----- Excerpted records

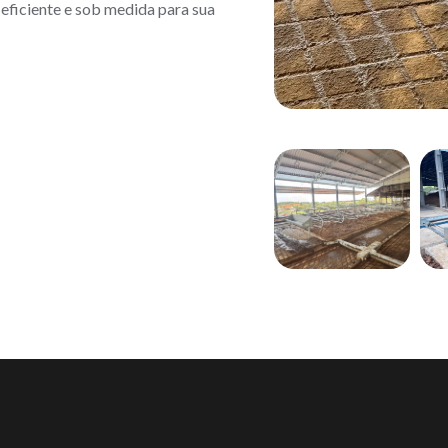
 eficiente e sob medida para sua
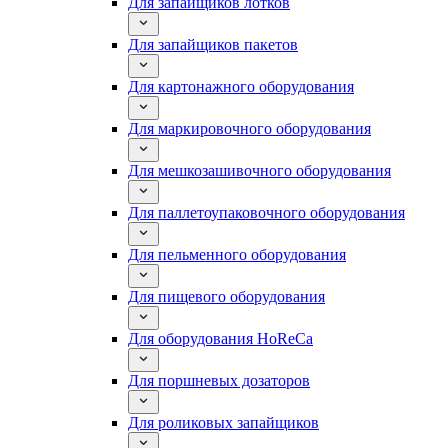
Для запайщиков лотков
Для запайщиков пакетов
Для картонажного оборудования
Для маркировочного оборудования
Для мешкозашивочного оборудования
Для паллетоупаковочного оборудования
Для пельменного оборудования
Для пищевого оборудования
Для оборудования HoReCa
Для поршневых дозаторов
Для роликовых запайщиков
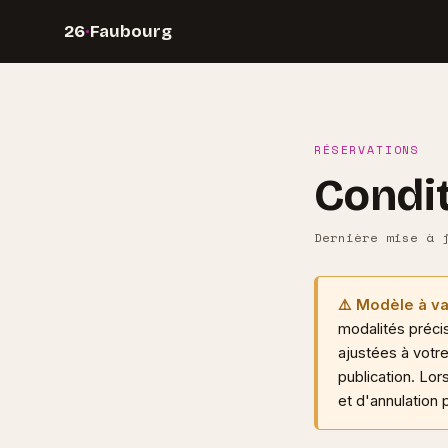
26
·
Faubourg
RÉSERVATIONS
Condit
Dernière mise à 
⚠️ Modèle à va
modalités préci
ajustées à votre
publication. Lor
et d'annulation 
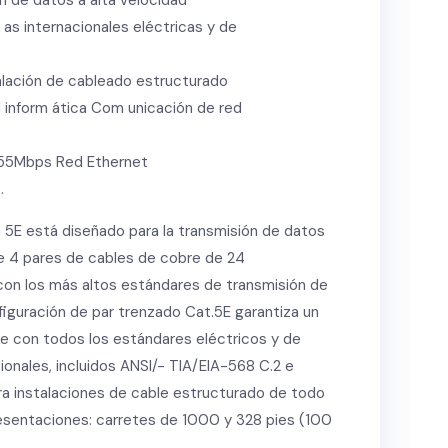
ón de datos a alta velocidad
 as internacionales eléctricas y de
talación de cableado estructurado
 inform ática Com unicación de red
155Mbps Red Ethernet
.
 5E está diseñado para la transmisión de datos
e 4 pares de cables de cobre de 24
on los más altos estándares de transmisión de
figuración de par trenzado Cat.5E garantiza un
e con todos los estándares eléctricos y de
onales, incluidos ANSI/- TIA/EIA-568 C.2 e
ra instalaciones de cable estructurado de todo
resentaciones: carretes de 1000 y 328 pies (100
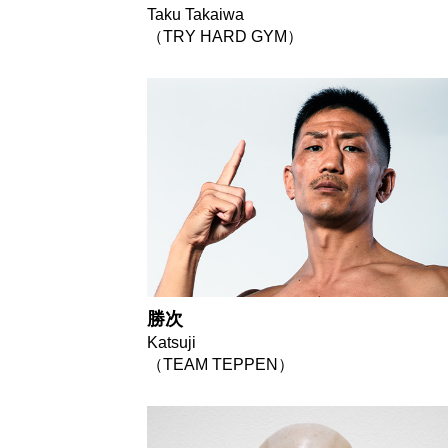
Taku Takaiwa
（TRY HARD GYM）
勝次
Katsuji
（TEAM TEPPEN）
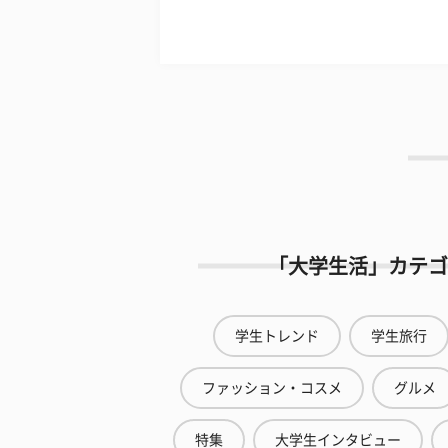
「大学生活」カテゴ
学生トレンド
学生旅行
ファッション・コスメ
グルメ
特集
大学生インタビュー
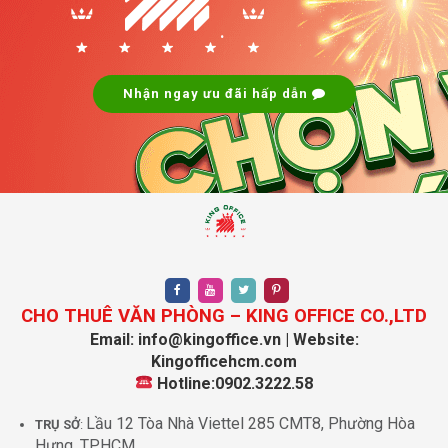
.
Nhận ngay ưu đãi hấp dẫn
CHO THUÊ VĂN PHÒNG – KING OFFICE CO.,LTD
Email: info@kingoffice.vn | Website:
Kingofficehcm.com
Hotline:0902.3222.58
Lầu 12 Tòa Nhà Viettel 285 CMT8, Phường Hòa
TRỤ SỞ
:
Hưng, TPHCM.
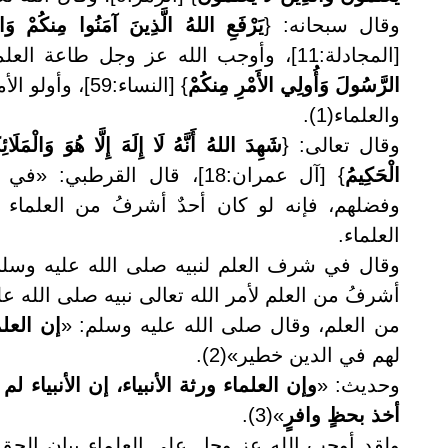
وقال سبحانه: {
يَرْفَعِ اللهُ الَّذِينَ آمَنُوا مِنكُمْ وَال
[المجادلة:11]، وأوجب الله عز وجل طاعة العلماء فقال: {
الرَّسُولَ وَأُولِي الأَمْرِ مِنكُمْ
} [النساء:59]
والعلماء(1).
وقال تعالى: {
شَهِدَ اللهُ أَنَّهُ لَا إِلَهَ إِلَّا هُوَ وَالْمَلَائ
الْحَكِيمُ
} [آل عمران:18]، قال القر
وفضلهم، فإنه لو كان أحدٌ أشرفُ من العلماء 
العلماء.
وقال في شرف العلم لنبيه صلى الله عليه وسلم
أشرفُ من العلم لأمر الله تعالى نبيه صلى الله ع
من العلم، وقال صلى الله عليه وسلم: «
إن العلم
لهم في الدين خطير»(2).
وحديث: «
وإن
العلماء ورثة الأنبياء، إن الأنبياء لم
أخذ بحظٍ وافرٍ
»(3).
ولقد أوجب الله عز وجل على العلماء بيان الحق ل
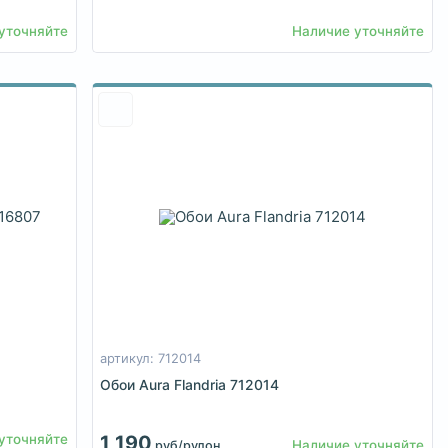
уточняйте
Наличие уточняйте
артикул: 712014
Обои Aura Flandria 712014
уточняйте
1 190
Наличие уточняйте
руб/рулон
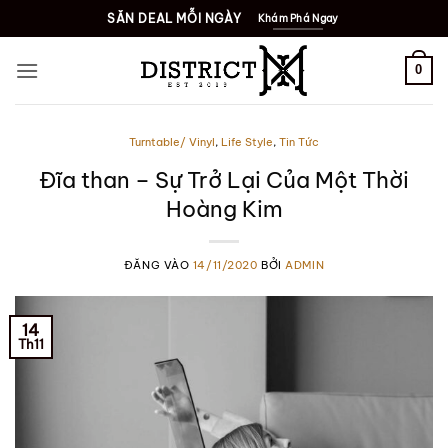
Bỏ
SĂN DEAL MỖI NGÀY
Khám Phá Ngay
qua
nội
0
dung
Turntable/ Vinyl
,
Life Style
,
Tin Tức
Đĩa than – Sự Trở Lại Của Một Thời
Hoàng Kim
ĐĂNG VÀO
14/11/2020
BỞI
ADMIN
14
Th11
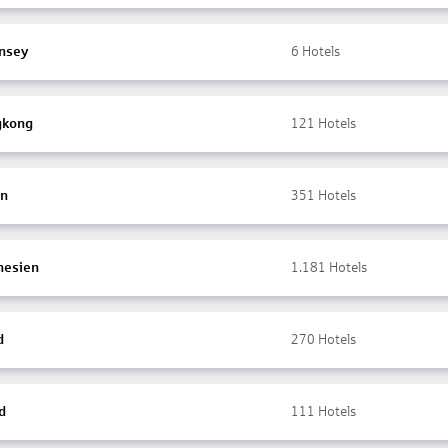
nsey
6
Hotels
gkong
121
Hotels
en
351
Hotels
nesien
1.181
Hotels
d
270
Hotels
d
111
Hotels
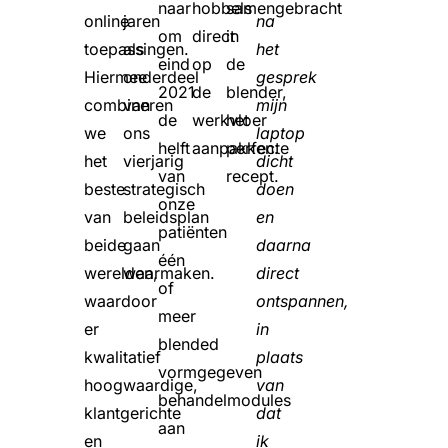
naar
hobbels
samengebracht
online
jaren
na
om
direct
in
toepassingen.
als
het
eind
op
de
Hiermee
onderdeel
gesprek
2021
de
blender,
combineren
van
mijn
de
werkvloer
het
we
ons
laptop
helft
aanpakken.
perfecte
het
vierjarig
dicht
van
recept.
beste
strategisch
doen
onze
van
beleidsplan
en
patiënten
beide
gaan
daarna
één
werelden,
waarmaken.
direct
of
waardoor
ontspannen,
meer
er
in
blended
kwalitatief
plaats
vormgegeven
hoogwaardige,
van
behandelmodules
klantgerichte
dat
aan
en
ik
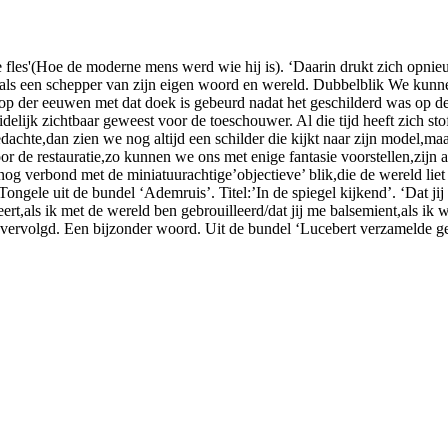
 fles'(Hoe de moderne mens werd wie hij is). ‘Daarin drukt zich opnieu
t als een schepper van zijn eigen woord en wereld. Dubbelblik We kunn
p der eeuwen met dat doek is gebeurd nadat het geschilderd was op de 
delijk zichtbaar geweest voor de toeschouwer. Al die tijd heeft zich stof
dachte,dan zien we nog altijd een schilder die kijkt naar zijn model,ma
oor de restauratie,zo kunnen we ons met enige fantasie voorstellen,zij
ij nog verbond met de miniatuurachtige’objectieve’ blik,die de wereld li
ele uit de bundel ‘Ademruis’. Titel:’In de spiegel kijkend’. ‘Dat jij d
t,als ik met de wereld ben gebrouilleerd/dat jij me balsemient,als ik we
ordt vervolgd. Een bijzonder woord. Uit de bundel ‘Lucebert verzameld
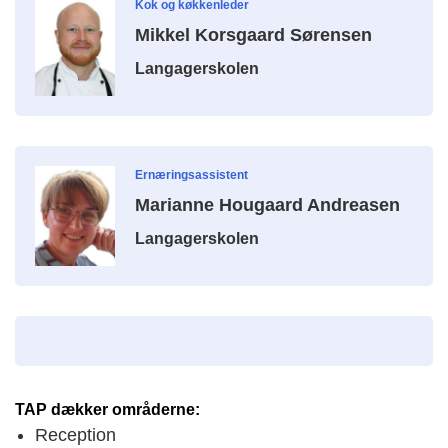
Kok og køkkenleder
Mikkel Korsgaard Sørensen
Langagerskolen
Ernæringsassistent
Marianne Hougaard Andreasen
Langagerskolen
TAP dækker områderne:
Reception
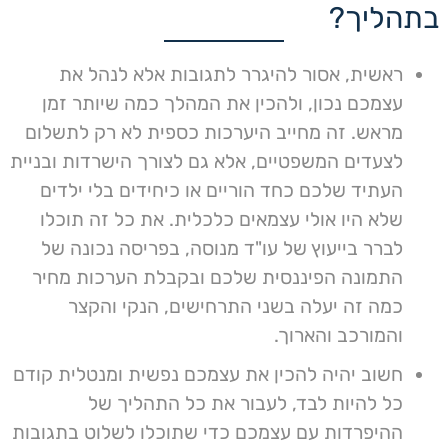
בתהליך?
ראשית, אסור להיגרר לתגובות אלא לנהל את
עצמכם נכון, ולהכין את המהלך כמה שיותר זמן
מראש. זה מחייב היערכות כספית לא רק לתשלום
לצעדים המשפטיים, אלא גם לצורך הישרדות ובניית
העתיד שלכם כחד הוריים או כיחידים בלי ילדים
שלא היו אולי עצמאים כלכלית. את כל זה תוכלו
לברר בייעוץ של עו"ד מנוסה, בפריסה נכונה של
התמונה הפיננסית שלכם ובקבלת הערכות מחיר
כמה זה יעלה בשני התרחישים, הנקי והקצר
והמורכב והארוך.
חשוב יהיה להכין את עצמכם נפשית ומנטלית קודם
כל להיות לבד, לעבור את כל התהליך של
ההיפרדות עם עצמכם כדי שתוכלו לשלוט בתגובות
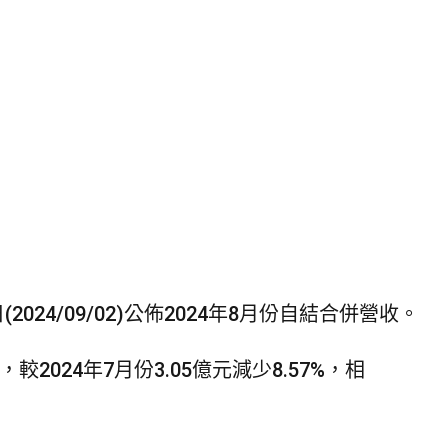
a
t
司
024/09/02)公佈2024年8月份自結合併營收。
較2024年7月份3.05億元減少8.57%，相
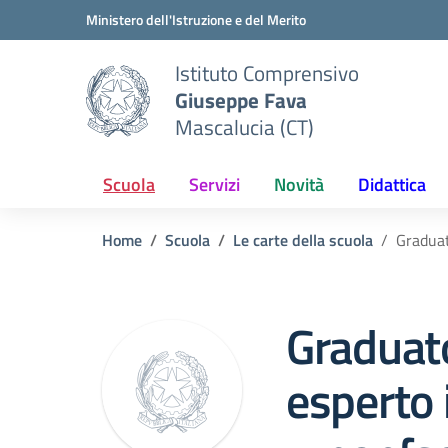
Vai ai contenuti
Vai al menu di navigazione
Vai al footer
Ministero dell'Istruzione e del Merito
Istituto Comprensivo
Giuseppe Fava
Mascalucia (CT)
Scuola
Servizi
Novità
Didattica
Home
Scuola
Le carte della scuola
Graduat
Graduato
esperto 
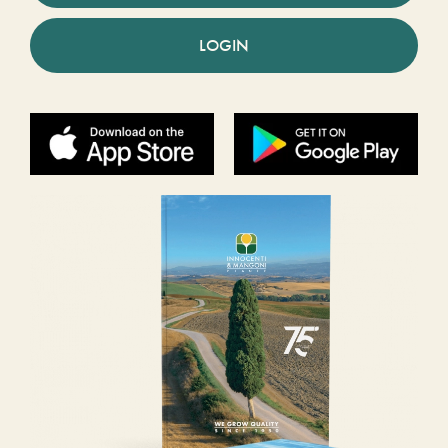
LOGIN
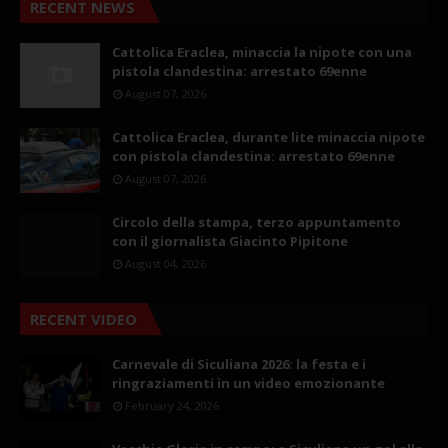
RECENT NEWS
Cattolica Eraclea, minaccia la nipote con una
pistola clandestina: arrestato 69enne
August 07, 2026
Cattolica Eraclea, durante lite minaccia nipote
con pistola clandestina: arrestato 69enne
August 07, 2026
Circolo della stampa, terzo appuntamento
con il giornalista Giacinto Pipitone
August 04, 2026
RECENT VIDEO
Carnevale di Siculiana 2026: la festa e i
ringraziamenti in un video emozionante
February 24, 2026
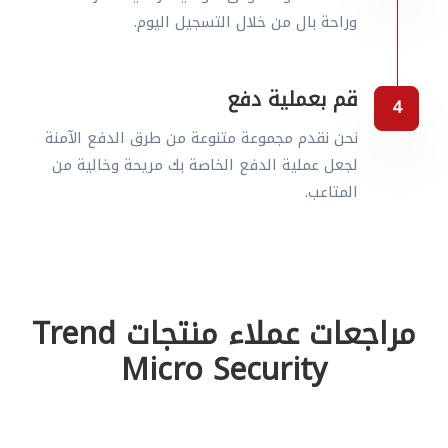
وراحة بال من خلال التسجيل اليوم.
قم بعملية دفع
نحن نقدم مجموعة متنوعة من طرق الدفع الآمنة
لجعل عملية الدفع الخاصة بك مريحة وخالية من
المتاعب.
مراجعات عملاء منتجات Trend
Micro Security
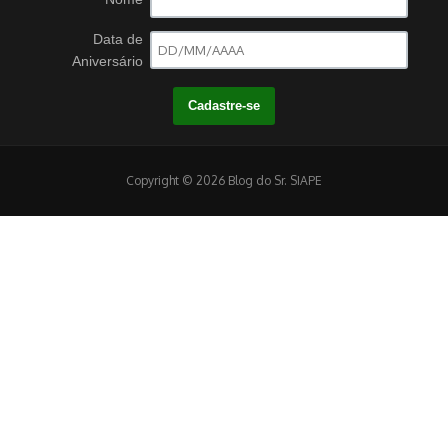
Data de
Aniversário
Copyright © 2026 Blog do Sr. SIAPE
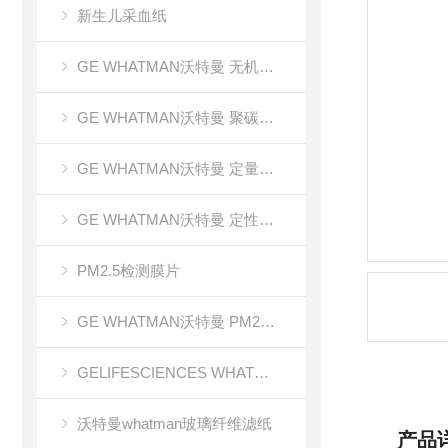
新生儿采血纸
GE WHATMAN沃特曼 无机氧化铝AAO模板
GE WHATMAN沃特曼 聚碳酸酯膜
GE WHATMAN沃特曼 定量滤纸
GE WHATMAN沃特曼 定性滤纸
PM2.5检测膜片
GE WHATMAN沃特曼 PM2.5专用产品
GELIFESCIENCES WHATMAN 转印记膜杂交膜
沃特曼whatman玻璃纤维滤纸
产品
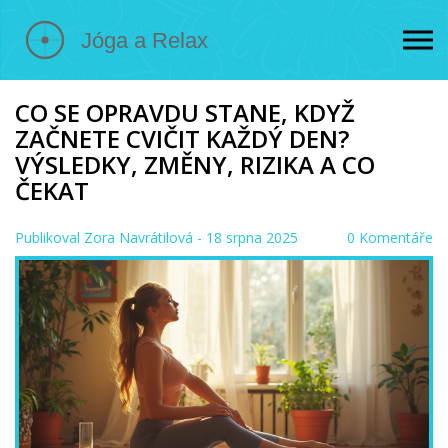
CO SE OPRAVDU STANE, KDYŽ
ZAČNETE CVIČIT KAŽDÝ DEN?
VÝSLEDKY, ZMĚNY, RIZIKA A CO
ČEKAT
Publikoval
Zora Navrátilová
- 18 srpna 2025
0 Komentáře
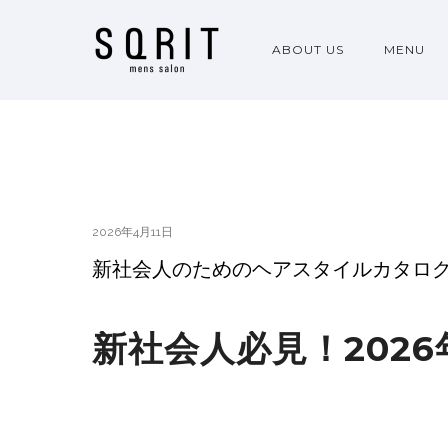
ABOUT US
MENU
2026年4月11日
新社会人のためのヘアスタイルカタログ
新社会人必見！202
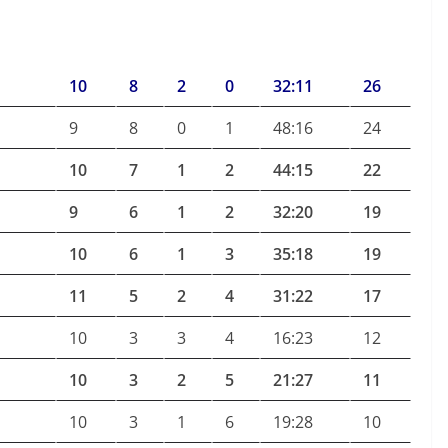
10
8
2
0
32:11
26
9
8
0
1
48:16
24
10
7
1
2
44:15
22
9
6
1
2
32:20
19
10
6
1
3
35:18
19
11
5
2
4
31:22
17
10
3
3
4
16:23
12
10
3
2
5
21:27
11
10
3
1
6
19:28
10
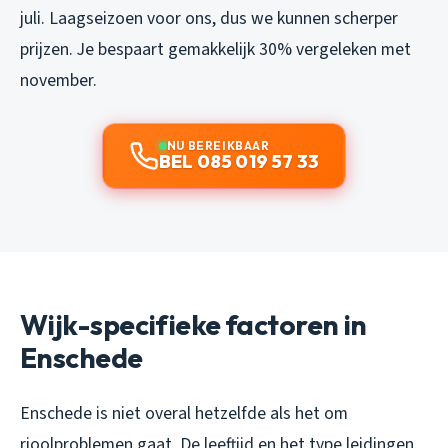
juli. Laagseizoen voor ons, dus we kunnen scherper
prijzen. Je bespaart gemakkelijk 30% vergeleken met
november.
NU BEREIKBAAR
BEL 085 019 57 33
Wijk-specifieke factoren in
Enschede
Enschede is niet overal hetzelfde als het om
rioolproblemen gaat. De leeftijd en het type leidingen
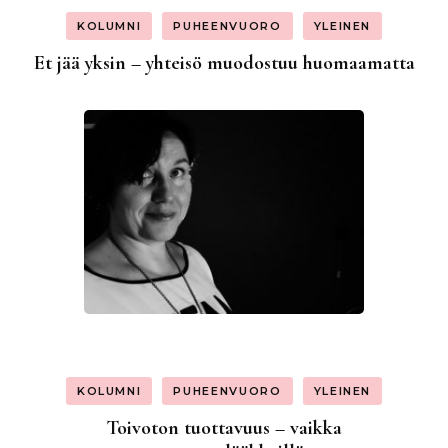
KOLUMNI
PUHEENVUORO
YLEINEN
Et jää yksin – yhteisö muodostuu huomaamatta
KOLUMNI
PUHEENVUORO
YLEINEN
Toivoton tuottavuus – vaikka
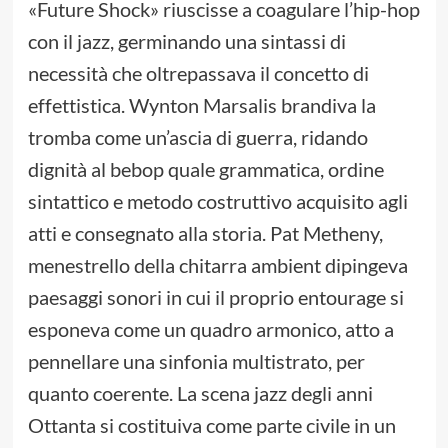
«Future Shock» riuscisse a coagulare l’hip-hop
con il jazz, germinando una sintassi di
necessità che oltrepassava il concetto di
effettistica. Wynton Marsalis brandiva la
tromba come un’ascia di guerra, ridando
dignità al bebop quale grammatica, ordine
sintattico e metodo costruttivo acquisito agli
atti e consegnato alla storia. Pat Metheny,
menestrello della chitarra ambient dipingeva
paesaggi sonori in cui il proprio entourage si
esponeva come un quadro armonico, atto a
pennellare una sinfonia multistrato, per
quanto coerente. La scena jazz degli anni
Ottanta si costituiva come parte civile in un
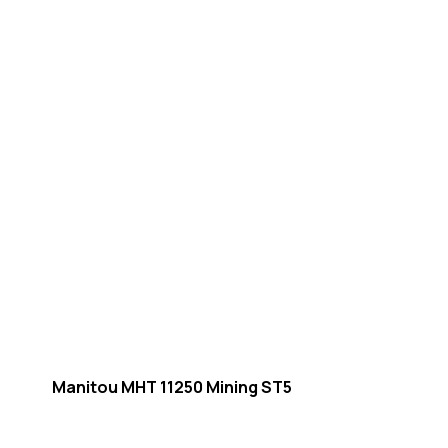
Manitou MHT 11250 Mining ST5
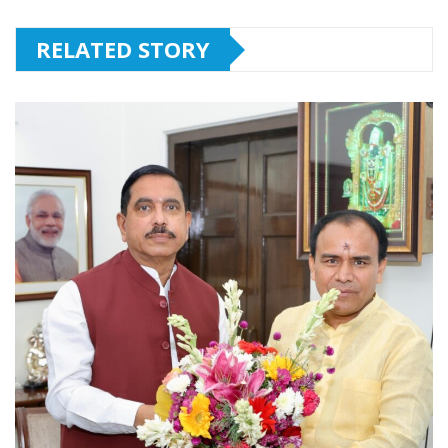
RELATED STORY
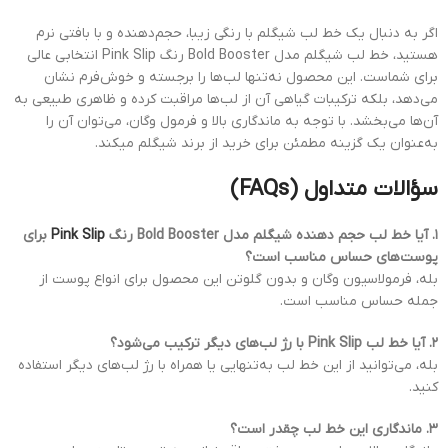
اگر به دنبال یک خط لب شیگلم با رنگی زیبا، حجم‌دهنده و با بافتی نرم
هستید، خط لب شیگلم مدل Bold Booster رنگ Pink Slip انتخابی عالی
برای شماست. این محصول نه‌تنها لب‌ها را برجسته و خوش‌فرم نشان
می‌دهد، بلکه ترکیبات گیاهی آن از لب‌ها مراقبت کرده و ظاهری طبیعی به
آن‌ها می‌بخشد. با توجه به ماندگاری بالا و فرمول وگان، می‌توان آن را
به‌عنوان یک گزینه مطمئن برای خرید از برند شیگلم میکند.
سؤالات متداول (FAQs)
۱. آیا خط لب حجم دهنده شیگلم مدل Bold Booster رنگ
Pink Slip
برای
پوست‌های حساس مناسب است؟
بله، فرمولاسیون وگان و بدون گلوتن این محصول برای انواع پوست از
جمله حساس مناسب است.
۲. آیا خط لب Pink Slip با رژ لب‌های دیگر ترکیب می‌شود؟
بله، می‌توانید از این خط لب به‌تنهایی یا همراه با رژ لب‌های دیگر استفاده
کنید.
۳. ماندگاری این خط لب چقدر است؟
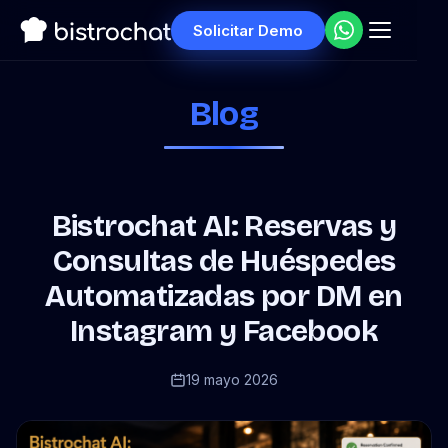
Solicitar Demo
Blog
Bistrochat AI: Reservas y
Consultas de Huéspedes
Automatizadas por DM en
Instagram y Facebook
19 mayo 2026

----------

* **About this task**: Wherever "محصول" appears in the listing, report the line it is on.

* **Exercise answer**:
برای شماست. این محصول نه‌تنها لب‌ها را برجسته و خوش‌فرم نشان
بله، فرمولاسیون وگان و بدون گلوتن این محصول برای انواع پوست از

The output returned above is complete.